Friday, February 18, 2011

A Reader Writes... (Common Assessments for Students with Special Needs)

In response to the 12/9/2010 post, “Common Assessments for Students with Special Needs,” a LYS Principal writes:

OK, the confusion and misapplication is amazing.

First, everything the special education director said is 100% accurate. I had this same discussion with my special education director and made the decision to allow accommodations/modifications to special education student scores but to NOT count them in my common assessment data analysis. I did this because we count the common assessments as a grade. I have done it both ways. That is, I have counted common assessments as grades, and I have not. I don't have an opinion on which way is best, but if you count them as grades follow the special education director's advice.
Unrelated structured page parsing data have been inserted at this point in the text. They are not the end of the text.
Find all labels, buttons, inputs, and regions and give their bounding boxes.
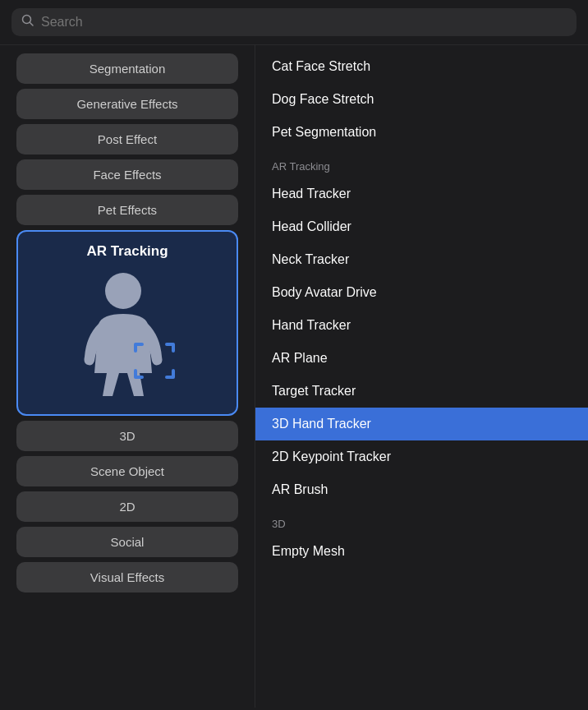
sidebar-item-3d[interactable]: 3D	[16, 421, 238, 451]
svg-line-1	[30, 23, 34, 26]
search-bar	[0, 0, 588, 45]
list-item[interactable]: Head Collider	[255, 210, 588, 243]
ar-tracking-label: AR Tracking	[18, 232, 237, 266]
list-item[interactable]: Cat Face Stretch	[255, 50, 588, 83]
list-item[interactable]: AR Brush	[255, 473, 588, 506]
list-item[interactable]: 2D Keypoint Tracker	[255, 440, 588, 473]
sidebar-item-social[interactable]: Social	[16, 527, 238, 557]
sidebar: Segmentation Generative Effects Post Eff…	[0, 45, 255, 708]
list-item[interactable]: Dog Face Stretch	[255, 83, 588, 116]
sidebar-item-pet-effects[interactable]: Pet Effects	[16, 195, 238, 225]
search-icon	[21, 14, 34, 30]
list-item[interactable]: Empty Mesh	[255, 535, 588, 568]
sidebar-item-scene-object[interactable]: Scene Object	[16, 456, 238, 486]
list-item[interactable]: Target Tracker	[255, 375, 588, 408]
list-item[interactable]: Hand Tracker	[255, 309, 588, 342]
svg-point-2	[105, 273, 141, 309]
list-item[interactable]: Head Tracker	[255, 178, 588, 210]
search-input-wrapper	[11, 8, 577, 36]
content-list: Cat Face Stretch Dog Face Stretch Pet Se…	[255, 45, 588, 708]
list-item[interactable]: AR Plane	[255, 342, 588, 375]
sidebar-item-2d[interactable]: 2D	[16, 491, 238, 522]
list-item[interactable]: Pet Segmentation	[255, 116, 588, 149]
list-item[interactable]: Body Avatar Drive	[255, 276, 588, 309]
search-input[interactable]	[41, 15, 567, 30]
sidebar-item-visual-effects[interactable]: Visual Effects	[16, 562, 238, 592]
section-header-3d: 3D	[255, 506, 588, 535]
sidebar-item-generative-effects[interactable]: Generative Effects	[16, 89, 238, 119]
list-item-3d-hand-tracker[interactable]: 3D Hand Tracker	[255, 408, 588, 440]
ar-tracking-illustration	[18, 266, 237, 414]
sidebar-item-ar-tracking[interactable]: AR Tracking	[16, 230, 238, 416]
sidebar-item-face-effects[interactable]: Face Effects	[16, 159, 238, 190]
section-header-ar-tracking: AR Tracking	[255, 149, 588, 178]
main-layout: Segmentation Generative Effects Post Eff…	[0, 45, 588, 708]
sidebar-item-segmentation[interactable]: Segmentation	[16, 53, 238, 84]
human-figure-svg	[53, 266, 201, 398]
list-item[interactable]: Neck Tracker	[255, 243, 588, 276]
sidebar-item-post-effect[interactable]: Post Effect	[16, 124, 238, 154]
Second, I once wrote on this blog to not fixate on 70 when determining passing rates. In response I have had people tell me, "We don't use 70%, we use 80%". I have news for you - that is not better. It is likely that is worse.

I possess a gift that shines above that of most other people. I understand math at a very deep level. I was a physicist and research scientist for a major university before entering public education. With that fact behind us, let's get this one out of the way - your assessment is likely "invalid" in the statistical sense. That doesn't mean it is useless. "Invalid" used in this context is a technical term, not a judgment.

The next thing to get out of the way is that once you finally decide to accept the fact that your assessments are invalid, you can then move on to the fact that it is virtually impossible to compare performance on one invalid assessment to another invalid assessment.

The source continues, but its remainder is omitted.